Ele perdeu o tal bilhete. Quando mamãe mandou buscar a Certidão
de Nascimento, lembrou-se ele de que ela já tinha tido um filho
com o nome de Benedito - parece-me que era seu afilhado.
Consultou o livro, achou: Benedito Jésus!... Registrou-me!
- Dá para prever a
confusão vivida por mim por causa desse Benedito Jésus – faleceu
aos dois anos - todo mundo me chamava de Benedito Celso. Quando
fui para o colégio interno, foram enviados documentos, constando
de Certidão de Nascimento e de Batismo. Na Certidão de
Nascimento, nome: Benedito Jésus e Benedito Celso, na de
Batismo. Esperavam por irmãos gêmeos e prepararam duas vagas -
no dormitório, no refeitório, na rouparia, na capela, na sala de
estudo e nas salas de aula, nos cadernos de chamada etc.,
etc. Depois de anos de luta, encontrei-me com o promotor, meu
colega de infância, neto do Sô Zacarias:
- - Divaldo, qual o meu nome?
- - Uai, Benedito Celso, por quê?
- Aprovou a petição e,
assim, consegui trocar o nome no cartório.
- O pai do Divaldo,
esposo da Dona Rosinha, trabalhava com corte e venda de madeira,
colocou o nome de Jacarandá no primeiro filho e de Sucupira no
segundo. O terceiro teria mais um nome de madeira - Dona Rosinha
refutou.
- Uma das filhas do Sô
Zacarias, D. Zaide, casada com o Sr.
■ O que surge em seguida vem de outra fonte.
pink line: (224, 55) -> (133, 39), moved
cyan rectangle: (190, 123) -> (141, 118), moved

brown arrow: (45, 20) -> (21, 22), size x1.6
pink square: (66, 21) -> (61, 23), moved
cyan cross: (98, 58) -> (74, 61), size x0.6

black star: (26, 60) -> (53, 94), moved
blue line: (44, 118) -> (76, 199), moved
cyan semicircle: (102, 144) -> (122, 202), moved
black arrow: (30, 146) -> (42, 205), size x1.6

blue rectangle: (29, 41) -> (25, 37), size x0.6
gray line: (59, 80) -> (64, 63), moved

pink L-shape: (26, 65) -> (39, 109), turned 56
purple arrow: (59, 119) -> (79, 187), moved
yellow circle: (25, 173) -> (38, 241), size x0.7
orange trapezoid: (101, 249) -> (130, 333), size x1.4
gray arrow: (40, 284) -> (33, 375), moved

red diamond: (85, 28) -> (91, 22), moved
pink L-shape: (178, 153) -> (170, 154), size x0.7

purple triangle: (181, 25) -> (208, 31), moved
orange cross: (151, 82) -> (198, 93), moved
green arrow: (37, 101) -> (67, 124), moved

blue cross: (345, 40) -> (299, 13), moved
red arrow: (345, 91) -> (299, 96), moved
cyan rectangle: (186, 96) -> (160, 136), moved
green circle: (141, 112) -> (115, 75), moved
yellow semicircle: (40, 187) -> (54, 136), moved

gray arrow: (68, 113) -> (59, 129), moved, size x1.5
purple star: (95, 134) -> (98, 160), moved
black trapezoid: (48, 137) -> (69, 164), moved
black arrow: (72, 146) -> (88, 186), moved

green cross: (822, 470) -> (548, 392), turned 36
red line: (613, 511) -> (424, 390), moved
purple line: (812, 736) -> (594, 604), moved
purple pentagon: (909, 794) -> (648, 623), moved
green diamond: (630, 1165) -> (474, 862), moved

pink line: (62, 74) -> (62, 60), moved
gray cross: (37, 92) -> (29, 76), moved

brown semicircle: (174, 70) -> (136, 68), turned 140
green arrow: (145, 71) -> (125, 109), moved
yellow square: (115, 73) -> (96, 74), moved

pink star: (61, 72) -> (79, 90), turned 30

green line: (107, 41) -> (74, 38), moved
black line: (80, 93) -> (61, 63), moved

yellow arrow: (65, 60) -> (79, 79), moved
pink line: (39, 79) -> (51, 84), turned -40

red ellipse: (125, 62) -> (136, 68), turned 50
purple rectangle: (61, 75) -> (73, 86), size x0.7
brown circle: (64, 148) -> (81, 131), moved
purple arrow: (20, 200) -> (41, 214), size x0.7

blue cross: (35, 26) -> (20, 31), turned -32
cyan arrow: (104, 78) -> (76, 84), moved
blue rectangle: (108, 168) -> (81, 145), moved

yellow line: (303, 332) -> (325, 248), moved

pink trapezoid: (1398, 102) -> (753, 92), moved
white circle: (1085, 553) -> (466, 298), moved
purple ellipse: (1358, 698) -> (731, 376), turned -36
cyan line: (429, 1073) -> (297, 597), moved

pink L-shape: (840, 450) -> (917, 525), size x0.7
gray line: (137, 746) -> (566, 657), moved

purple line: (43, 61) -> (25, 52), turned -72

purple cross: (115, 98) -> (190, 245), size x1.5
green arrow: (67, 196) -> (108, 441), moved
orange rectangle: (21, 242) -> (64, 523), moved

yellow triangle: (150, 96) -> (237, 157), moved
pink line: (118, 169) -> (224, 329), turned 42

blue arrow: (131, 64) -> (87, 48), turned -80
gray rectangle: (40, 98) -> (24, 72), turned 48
Raimundo Alves,
farmacêutico formado e prefeito de Fabriciano por duas vezes,
morava em uma fazenda, do outro lado do Rio Piracicaba. O filho,
Rômulo, hoje bioquímico, sempre estava na casa do avô, perto da
minha. Fiz amizade com ele, uma vez que mamãe se encontrava
bastante com Dona Zaide e gostava demais dela - amizade
conservada até a morte de uma delas.
- Fui, com o Rômulo,
passear na fazenda e, recordo-me, fomos pescar no ribeirão em
frente à sede. Pesquei um piau de uns vinte centímetros. Ele
pegou um monte deles. Pescaria única, com filho único, em toda a
minha vida.
- A fazenda foi
vendida para a instalação da Acesita - a sede fica no centro
comercial.
- Mais tarde, eu
rapaz, o Sr. Raimundo Alves visitando o Laboratório Franco, de
minha irmã, a Celma, contou-me: chegando de viagem, um matuto,
empregado, morador do outro lado do córrego - o tal ribeirão da
pesca, hoje Bairro dos Funcionários - apareceu com uma
grande ferida purulenta no pé, perto do tornozelo, e com a
região muito inchada. Fez-lhe o curativo - curativo nada, pois
estava sem um remédio sequer no momento. Limpou bem a ferida e
recomendou-lhe vir todos os dias para a limpeza e um novo
tratamento, e então providenciaria os remédios necessários.
- - Mais dotô Remundo
Ávis, eu num vim inhantes pruquê o Sinhô tava fora e é difíci
pra mim, pruquê tenho qui andá e travessá o brejo, do lado de lá
e do lado de cá do coigo.
- - Faça um esforço.
Chegando, a gente vai limpar tudo. Não deixe de vir.
- No dia seguinte,
o senhor contou-lhe que havia sujado o local da ferida, lá no
brejo, logo ao ir para casa, mas a dor melhorou.
- Sr. Raimundo Alves
reparou que as gazes seguraram a sujeira do brejo e, apesar da
sujeira, a ferida não piorou, melhorou. Interessante: antes a
ferida piorava, como contou o matuto, apesar de lavá-la bem em
casa.
- - A melhora foi
total e, em muito pouco tempo, bem antes do esperado, e antes
mesmo de eu providenciar os remédios necessários. O resultado
curioso levou-me a dar uma olhada no brejo e no ribeirão, e
notei muito fungo por lá. Estranhei: esperava que a sujeira e o
fungo piorassem a ferida, o que não acontecia. Fungo sempre me
despertou a curiosidade e algum estudo. Isso me convenceu, não a
recomendar, mas a tolerar o senhor a chegar em minha casa com os
curativos sujos. Jovem e recém-formado, pouco experiente, não me
aprofundei na pesquisa. Passados alguns poucos anos, fiquei
sabendo da descoberta da penicilina e sua origem, pela equipe do
doutor Fleming.. Relacionei-a com o fungo do brejo.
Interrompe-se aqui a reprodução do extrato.